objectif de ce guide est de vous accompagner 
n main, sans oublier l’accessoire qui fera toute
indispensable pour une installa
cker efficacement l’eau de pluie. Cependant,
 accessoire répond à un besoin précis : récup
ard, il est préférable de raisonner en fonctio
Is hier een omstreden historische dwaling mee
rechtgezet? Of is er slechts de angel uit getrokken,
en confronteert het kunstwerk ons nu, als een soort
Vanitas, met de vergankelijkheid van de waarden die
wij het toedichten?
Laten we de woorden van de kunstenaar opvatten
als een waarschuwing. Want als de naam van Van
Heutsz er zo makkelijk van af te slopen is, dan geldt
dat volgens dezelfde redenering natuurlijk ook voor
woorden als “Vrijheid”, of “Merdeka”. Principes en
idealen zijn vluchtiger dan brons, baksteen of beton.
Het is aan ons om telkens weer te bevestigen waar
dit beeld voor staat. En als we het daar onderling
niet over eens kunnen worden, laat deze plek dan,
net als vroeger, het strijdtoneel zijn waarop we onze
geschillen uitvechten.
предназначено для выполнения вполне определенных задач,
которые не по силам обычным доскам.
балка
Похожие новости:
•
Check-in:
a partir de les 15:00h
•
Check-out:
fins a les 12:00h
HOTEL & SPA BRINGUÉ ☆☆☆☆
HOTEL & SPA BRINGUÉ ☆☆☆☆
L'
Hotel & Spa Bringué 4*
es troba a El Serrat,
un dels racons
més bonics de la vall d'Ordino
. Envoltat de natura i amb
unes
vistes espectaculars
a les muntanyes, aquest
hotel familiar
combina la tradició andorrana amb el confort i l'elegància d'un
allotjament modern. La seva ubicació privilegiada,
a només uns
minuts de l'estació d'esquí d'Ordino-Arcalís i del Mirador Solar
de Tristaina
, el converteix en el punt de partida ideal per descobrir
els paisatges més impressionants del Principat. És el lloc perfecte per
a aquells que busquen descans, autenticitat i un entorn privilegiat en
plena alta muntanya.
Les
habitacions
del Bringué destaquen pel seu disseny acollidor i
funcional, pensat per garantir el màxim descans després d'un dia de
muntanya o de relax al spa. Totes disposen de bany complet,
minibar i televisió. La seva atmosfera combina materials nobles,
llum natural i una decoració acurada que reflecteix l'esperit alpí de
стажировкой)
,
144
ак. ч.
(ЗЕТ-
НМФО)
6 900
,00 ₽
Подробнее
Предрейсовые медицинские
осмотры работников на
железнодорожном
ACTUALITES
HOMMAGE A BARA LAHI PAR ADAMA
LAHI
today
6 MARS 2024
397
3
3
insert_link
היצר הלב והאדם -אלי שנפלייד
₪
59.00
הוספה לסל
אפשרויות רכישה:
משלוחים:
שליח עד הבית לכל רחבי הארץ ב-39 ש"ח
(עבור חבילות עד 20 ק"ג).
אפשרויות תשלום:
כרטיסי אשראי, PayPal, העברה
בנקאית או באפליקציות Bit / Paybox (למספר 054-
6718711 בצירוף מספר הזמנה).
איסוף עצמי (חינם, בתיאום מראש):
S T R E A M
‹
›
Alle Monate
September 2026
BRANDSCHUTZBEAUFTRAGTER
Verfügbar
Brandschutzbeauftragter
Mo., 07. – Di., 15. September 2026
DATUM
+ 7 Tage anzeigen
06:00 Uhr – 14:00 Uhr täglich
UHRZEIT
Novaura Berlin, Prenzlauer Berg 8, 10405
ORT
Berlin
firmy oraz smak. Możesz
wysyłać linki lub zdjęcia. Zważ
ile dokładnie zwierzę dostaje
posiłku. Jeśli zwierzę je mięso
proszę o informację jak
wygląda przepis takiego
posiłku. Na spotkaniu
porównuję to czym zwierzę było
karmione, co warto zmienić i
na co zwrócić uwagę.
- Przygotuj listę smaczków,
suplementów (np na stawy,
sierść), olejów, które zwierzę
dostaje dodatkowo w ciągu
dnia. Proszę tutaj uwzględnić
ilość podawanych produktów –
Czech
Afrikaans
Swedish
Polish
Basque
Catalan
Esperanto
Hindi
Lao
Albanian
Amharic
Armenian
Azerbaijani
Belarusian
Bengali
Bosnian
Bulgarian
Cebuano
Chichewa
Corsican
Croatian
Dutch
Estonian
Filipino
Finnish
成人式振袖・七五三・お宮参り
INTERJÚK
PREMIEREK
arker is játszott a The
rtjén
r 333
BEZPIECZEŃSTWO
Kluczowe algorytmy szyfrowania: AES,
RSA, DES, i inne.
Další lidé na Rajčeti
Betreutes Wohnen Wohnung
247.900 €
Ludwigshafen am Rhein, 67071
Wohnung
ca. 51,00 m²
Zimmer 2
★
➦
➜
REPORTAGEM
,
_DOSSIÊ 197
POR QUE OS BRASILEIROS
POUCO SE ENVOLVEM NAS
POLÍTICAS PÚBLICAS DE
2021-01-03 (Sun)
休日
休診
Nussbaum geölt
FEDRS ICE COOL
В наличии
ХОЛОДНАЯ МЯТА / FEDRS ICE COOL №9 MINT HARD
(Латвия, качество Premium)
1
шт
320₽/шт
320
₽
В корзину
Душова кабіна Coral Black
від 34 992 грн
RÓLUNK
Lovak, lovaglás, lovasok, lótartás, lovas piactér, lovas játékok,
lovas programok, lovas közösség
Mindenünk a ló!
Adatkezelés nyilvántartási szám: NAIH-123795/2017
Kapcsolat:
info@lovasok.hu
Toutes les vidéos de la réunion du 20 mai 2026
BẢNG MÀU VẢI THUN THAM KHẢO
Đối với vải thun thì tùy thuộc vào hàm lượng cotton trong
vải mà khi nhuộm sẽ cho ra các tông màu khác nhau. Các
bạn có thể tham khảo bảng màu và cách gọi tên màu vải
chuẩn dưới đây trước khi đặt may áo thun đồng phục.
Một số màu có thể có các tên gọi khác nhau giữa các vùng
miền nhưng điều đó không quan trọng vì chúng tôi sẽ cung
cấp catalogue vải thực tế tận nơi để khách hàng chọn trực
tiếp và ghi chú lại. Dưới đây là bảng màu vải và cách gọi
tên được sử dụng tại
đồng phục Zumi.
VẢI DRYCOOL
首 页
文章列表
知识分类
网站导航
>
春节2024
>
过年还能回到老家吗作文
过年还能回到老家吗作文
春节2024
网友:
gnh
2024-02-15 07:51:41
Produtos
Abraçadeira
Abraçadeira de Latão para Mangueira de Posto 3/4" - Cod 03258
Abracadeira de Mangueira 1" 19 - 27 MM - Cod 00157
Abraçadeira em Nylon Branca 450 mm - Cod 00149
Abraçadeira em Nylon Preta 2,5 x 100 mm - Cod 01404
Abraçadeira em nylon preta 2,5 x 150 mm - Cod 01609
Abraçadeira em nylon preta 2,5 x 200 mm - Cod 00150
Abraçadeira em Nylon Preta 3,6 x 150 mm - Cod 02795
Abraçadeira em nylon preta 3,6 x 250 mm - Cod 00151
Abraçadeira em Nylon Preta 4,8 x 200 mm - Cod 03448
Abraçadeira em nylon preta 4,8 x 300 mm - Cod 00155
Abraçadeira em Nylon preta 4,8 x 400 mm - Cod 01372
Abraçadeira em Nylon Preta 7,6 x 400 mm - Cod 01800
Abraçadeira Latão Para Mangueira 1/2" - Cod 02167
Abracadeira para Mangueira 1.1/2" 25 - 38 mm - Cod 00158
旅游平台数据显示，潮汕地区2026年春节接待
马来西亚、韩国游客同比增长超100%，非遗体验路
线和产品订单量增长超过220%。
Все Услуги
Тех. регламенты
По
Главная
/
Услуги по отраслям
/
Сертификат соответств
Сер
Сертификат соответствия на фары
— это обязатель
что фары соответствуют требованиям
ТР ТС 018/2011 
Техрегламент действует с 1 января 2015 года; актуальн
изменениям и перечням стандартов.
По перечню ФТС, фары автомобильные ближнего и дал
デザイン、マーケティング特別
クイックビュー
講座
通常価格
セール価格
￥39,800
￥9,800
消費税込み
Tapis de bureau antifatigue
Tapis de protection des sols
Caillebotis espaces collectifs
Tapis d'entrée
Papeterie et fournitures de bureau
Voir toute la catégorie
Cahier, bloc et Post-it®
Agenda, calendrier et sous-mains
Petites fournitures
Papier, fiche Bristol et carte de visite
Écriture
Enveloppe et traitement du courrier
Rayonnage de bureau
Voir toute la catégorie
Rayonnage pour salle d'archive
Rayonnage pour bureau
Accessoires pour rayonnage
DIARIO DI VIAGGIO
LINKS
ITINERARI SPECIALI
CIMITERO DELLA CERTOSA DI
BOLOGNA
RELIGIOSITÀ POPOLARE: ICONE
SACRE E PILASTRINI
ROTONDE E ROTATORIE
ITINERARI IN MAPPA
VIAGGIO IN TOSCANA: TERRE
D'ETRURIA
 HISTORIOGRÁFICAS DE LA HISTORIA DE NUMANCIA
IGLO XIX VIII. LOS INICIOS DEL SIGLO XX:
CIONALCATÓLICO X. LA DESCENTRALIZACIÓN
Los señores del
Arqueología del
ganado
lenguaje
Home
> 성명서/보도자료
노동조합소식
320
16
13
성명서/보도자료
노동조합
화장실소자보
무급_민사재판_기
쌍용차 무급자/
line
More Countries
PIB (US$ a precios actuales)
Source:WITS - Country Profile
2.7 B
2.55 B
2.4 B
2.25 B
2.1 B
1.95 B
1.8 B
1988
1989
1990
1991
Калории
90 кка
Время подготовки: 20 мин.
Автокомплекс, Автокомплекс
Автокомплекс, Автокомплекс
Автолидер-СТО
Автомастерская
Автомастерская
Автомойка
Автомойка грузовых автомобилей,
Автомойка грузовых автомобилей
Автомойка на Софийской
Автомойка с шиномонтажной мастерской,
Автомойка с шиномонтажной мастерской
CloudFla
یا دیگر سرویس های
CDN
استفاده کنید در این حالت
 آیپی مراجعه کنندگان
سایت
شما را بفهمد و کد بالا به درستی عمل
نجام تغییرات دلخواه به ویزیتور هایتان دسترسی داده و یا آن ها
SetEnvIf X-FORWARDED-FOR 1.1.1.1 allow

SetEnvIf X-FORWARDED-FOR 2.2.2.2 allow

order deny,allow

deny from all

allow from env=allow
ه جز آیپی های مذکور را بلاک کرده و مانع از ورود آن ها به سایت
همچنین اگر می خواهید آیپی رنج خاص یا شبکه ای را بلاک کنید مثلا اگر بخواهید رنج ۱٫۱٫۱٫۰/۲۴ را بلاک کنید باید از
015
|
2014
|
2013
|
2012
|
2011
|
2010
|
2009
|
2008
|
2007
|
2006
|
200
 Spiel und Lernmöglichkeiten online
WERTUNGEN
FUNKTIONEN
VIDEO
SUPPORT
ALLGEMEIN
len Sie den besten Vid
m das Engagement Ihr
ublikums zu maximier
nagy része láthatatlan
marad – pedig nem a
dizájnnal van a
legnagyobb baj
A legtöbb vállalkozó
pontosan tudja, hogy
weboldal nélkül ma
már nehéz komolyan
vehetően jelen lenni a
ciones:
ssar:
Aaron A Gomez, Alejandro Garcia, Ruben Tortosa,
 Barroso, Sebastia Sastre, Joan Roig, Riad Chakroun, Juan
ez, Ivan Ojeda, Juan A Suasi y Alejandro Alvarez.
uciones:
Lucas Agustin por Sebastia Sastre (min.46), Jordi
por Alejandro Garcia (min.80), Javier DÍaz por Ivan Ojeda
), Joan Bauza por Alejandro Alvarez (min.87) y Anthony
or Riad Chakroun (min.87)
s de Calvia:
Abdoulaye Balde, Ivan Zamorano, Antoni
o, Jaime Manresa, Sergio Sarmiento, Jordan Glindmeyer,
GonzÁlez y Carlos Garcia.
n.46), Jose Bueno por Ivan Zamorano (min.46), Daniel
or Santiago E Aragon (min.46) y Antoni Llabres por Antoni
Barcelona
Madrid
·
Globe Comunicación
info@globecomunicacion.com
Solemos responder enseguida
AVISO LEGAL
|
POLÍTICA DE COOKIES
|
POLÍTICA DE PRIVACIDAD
◇ ◇ ◇ ◇ ◇
## [Work task]
The answer must consist of every line in the records above that contains the word "Antoni".

## [Problem solution]
Abdoulaye Balde, Ivan Zamorano, Antoni
or Santiago E Aragon (min.46) y Antoni Llabres por Antoni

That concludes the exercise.